En substance, le Tribunal a confirmé l'attribution de la garde de l'enfant à la mère et les modalités du droit de visite du père ainsi que l'instauration d'une curatelle de surveillance, en se fondant sur les recommandations du SPMi qui apparaissaient conformes aux intérêts de l'enfant et étaient approuvées par les parties.

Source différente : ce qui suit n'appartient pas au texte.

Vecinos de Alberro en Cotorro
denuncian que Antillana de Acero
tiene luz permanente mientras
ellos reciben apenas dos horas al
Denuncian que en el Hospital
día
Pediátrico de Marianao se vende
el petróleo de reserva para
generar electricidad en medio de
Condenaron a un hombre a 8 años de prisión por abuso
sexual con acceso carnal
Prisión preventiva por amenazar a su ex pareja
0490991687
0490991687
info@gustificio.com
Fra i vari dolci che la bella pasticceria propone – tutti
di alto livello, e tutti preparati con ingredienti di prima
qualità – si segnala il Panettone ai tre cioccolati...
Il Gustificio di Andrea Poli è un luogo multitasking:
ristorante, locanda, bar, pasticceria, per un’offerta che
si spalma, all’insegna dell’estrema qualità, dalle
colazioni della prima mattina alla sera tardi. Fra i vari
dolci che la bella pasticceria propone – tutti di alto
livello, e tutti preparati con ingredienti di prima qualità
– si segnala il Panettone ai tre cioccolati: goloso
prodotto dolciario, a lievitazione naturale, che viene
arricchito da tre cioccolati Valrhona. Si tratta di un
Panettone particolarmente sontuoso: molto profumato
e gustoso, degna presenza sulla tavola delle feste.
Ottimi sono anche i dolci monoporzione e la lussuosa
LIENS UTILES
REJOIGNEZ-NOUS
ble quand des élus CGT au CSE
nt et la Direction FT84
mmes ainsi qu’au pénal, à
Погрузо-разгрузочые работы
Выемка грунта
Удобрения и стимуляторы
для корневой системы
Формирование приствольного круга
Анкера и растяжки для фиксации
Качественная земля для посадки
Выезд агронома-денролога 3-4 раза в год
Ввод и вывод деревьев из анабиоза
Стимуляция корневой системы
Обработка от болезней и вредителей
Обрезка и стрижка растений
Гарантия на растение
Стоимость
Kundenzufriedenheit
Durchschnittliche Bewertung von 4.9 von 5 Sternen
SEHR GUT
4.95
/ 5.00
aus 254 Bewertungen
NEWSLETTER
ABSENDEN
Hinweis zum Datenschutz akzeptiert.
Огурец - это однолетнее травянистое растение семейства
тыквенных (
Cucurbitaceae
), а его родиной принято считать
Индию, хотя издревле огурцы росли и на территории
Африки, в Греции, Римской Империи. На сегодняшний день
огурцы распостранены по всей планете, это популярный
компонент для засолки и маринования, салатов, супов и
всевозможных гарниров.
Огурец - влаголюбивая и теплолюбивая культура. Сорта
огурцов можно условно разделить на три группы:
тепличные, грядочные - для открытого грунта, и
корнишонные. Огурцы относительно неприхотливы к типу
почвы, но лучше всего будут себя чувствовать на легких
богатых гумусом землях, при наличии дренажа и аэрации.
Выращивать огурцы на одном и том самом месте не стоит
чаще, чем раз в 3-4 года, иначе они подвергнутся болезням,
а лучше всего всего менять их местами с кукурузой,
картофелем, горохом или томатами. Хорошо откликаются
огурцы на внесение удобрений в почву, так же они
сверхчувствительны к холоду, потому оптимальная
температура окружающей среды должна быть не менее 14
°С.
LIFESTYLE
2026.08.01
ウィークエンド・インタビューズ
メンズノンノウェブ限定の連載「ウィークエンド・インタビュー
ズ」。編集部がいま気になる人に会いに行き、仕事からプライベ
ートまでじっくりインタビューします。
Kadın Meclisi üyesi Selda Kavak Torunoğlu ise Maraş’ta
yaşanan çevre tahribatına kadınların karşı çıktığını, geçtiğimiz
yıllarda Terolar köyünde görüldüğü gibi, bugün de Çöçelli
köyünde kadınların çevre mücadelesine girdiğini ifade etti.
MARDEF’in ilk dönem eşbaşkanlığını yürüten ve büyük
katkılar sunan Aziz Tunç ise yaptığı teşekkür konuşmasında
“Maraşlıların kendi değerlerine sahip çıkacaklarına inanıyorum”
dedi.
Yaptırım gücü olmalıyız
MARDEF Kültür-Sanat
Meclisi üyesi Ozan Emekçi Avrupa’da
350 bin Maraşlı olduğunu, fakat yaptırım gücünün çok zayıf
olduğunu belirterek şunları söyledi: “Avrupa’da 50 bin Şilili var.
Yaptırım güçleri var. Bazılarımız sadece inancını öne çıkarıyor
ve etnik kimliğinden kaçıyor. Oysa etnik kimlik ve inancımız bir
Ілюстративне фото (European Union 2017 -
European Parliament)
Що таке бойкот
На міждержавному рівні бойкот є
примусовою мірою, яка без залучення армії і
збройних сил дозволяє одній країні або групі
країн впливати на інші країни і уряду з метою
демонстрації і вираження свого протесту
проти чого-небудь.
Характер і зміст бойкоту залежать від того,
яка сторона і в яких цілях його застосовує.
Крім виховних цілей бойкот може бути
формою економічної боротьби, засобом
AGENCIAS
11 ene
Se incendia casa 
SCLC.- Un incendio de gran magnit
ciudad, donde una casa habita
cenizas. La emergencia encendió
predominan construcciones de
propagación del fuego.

Concernant l'autorité parentale, le Tribunal a considéré que les circonstances familiales ne permettaient pas de maintenir son exercice conjoint. Au vu des difficultés rencontrées par les parents, l'absence d'un climat familial serein, la communication parentale fragile et un conflit constant, le premier juge a attribué l'autorité parentale de C______à la mère.
En ce qui concerne la contribution d'entretien en faveur de C______, le Tribunal l'a fixée en fonction du solde disponible de A______ qu'il a estimé à 703 fr. par mois (soit 3'890 fr. de revenus – 3'187 fr. de charges). Le premier juge n'a pas retenu de revenu hypothétique en raison de la durée du chômage de A______ avant de trouver son emploi actuel. Il a fixé le début de la contribution au 1er avril 2014, date du jugement de divorce, compte tenu des mesures provisionnelles fixées d'entente entre les parties qui restaient en vigueur pour la durée de la procédure, et pour ne pas mettre A______ dans une situation difficile.
Enfin, s'agissant de l'attribution de la jouissance exclusive du domicile conjugal à B______, le Tribunal a tenu compte de l'intérêt de l'enfant, qui vit avec sa mère, à conserver ce domicile, compte tenu de sa scolarité à Genève, quand bien même B______ passait certaines nuits chez son compagnon avec son fils.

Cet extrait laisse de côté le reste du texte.